Key Experimental Results¶
Main Results¶
| Method | Model | MMLU-P | ARC-C | ARC-E | OBQA | CommQA | SWAG | HellaS | CoLA | RTE | Avg |
|---|---|---|---|---|---|---|---|---|---|---|---|
| MoLA(8888) | Llama-3B | 40.3 | 71.6 | 83.5 | 81.0 | 79.8 | 83.6 | 87.5 | 85.8 | 90.6 | 78.2 |
| MoLA(2468) | Llama-3B | 42.3 | 71.9 | 83.9 | 83.6 | 80.0 | 84.0 | 87.3 | 86.0 | 89.5 | 78.7 |
| ReMoLE | Llama-3B | 48.0 | 75.3 | 89.3 | 83.4 | 79.5 | 90.5 | 93.4 | 84.0 | 89.5 | 81.4 |
| LD-MoLE | Llama-3B | 49.6 | 74.6 | 89.5 | 83.8 | 80.3 | 90.8 | 93.6 | 85.5 | 91.0 | 82.0 |
| LD-MoLE | Llama-8B | 56.0 | 83.7 | 91.6 | 88.0 | 83.0 | 92.3 | 95.5 | 85.3 | 91.3 | 85.2 |
Ablation Study¶
| Configuration | Avg Score | Description |
|---|---|---|
| LD-MoLE (β=0) | 82.0 | No sparsity loss, full performance |
| LD-MoLE (β>0, k≤4) | ~81.5 | Reduced active experts, slight performance drop |
| MoLA(2468) vs MoLA(8888) | 78.7→78.2 | Inter-layer allocation is more critical in fixed routing |
| ReMoLE (Unstable) | CoLA drop | ReLU routing can assign zero experts |
Key Findings¶
- Dynamic routing generally outperforms fixed routing on instruction tuning tasks, while the difference is smaller for classification tasks.
- LD-MoLE guarantees at least one expert per token (Lemma 1), avoiding the instability of ReMoLE.
- Sparsity loss effectively reduces the number of active experts without significantly impacting performance.
- MoLA(2468) outperformed MoLA(8888), indicating that many experts are wasted under fixed routing.
Highlights & Insights¶
- The application of Sparsegen in MoE routing is a key innovation, balancing differentiability and sparsity.
- The shared MLP design for predicting \(\lambda\) is simple and efficient with minimal parameter overhead.
- The analytic sparsity loss is derived directly from mathematical properties, avoiding heuristics.
Limitations & Future Work¶
- Main experiments were only validated on 3B and 1.7B scale models; larger models have not been tested.
- Training cost (4×H200, 10 epochs) remains relatively high for a PEFT method.
- Specific inference latency for routing calculations (sorting + MLP) was not reported.
Related Work & Insights¶
- vs MoLA (TopK): LD-MoLE adapts \(k\), avoiding hyperparameter tuning.
- vs ReMoE (ReLU): LD-MoLE is more stable by guaranteeing at least one assigned expert.
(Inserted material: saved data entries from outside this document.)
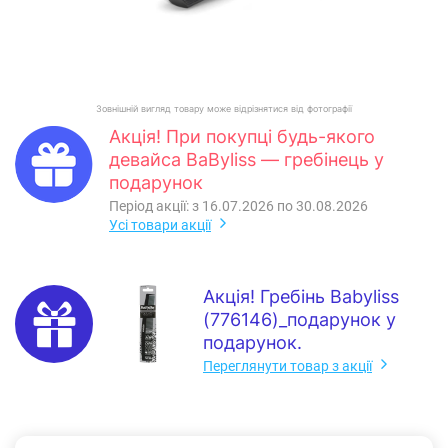
Зовнішній вигляд товару може відрізнятися від фотографії
Акція! При покупці будь-якого
девайса BaByliss — гребінець у
подарунок
Період акції: з 16.07.2026 по 30.08.2026
Усі товари акції
Акція! Гребінь Babyliss
(776146)_подарунок у
подарунок.
Переглянути товар з акції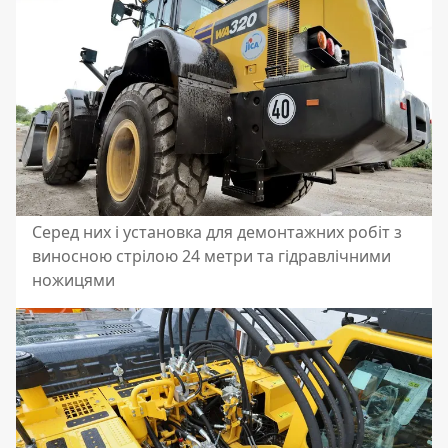
Серед них і установка для демонтажних робіт з
виносною стрілою 24 метри та гідравлічними
ножицями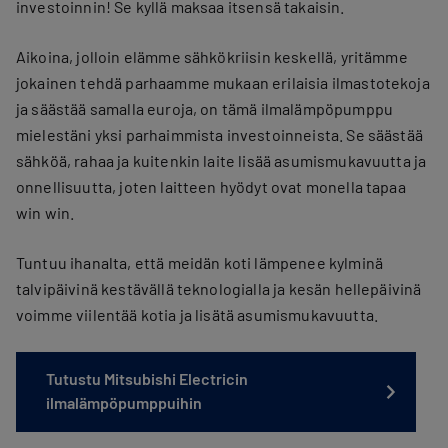
investoinnin! Se kyllä maksaa itsensä takaisin.
Aikoina, jolloin elämme sähkökriisin keskellä, yritämme
jokainen tehdä parhaamme mukaan erilaisia ilmastotekoja
ja säästää samalla euroja, on tämä ilmalämpöpumppu
mielestäni yksi parhaimmista investoinneista. Se säästää
sähköä, rahaa ja kuitenkin laite lisää asumismukavuutta ja
onnellisuutta, joten laitteen hyödyt ovat monella tapaa
win win.
Tuntuu ihanalta, että meidän koti lämpenee kylminä
talvipäivinä kestävällä teknologialla ja kesän hellepäivinä
voimme viilentää kotia ja lisätä asumismukavuutta.
Tutustu Mitsubishi Electricin
ilmalämpöpumppuihin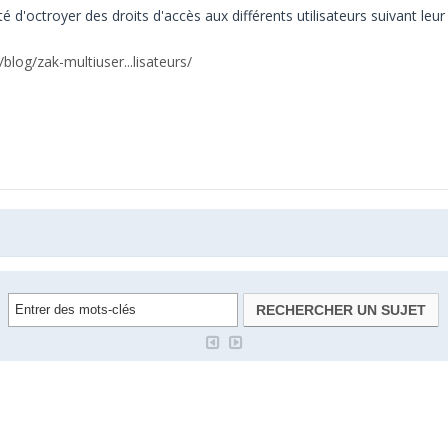
é d'octroyer des droits d'accès aux différents utilisateurs suivant leur 
/blog/zak-multiuser...lisateurs/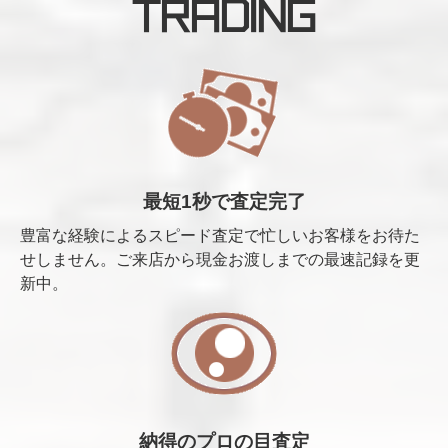
TRADING
最短1秒で査定完了
豊富な経験によるスピード査定で忙しいお客様をお待た
せしません。ご来店から現金お渡しまでの最速記録を更
新中。
納得のプロの目査定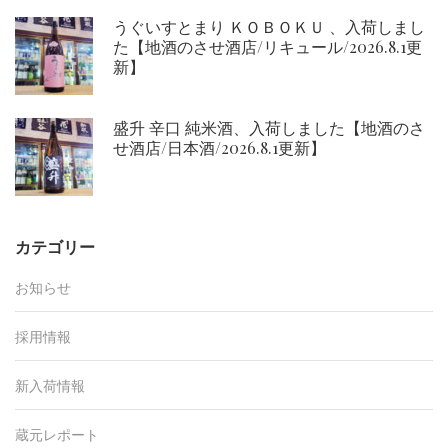
うぐいすとまり ＫＯＢＯＫＵ 、入荷しまし
た【地酒のさせ酒店/リキュール/2026.8.1更
新】
盛升 辛口 純米酒、入荷しました【地酒のさ
せ酒店/日本酒/2026.8.1更新】
カテゴリー
お知らせ
採用情報
新入荷情報
蔵元レポート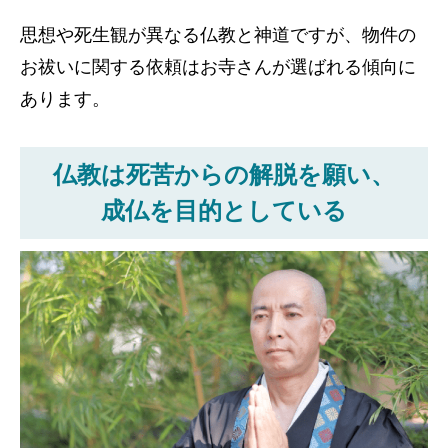
思想や死生観が異なる仏教と神道ですが、物件の
お祓いに関する依頼はお寺さんが選ばれる傾向に
あります。
仏教は死苦からの解脱を願い、
成仏を目的としている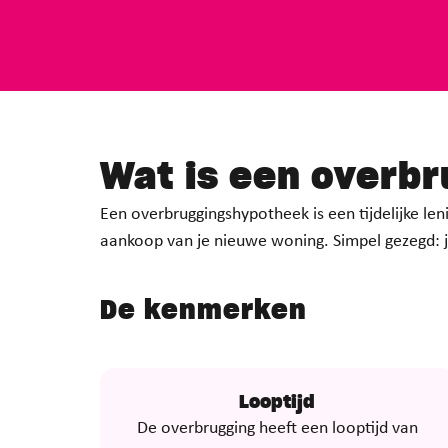
Wat is een
overbr
Een overbruggingshypotheek is een tijdelijke le
aankoop van je nieuwe woning. Simpel gezegd: j
De kenmerken
Looptijd
De overbrugging heeft een looptijd van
- vs Soft MoE: LD-MoLE is sparse, offering higher computational efficiency.
Rating¶
- Novelty: ⭐⭐⭐⭐ Application of Sparsegen routing in MoLE is novel with solid theoretical analysis.
- Experimental Thoroughness: ⭐⭐⭐⭐ Evaluated on multiple models and tasks, though lacking inference efficiency comparisons.
- Writing Quality: ⭐⭐⭐⭐ Clear mathematical derivations, despite many symbols.
- Value: ⭐⭐⭐⭐ Provides a superior mathematical framework for MoE routing.